In consideration of being permitted to engage in the following activity - Attempting to escape from a "locked" room which may include, but is not limited to, crouching, kneeling, climbing, crawling, and lifting (hereinafter referred to as the “Activity”) coordinated by The Door Escape Room of 204 W. Woodlawn Rd., Suite D1, Charlotte, NC 28217 - which I acknowledge is unsupervised, I acknowledge and agree to, on my own behalf, and on behalf of my personal representatives, heirs, assigns, executors, administrators and next of kin, as follows:

  1. I am aware and acknowledge that injury or death may result from my participation in the Activity and from the use of the premises and facilities where the Activity is located or is to occur, or if premises and facilities are not an applicable description, the general area where the Activity is to occur, and the use of any machinery, equipment or apparatus located therein or thereon (collectively the “Activity Premises”).

  2. Upon entering the Activity Premises, I will inspect the same and my observation and my engagement, participation and/or involvement in the Activity shall constitute an acknowledgement that I find and accept them to be safe and reasonably suited for their intended purpose.

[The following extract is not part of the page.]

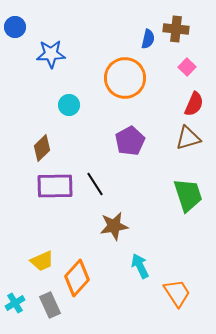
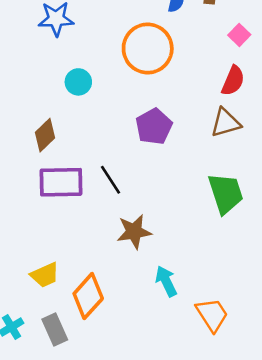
pink square: (187, 67) -> (239, 35), moved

  3. I hereby release The Door Escape Room of 204 W. Woodlawn Rd., Suite D1, Charlotte, NC 28217 and (collectively, the “Releasees”) from and against any and all liability for any loss, damage, injury, expense, demand or cause of action that I may suffer whether with respect to personal injury, death, damage to or destruction of property, theft or otherwise, which may arise as a result of my presence in, upon or about the Activity Premises or my use of the Activity Premises.

  4. I will indemnify and hold harmless the Releasees, collectively and individually, from any and all losses, liabilities, damages, demands, costs, causes of action and expenses that they may incur, for any reason whatsoever, which may arise as a result of my participation in the Activity, and my presence in, upon or about the Activity Premises.

I acknowledge that I have read this Waiver of Liability, and have been given reasonable opportunity to discuss this with my legal counsel. Further, I acknowledge that I fully understand the terms of this Waiver of Liability and that I have signed it freely and voluntarily without any inducement, assurance, guarantee or oral representation being made.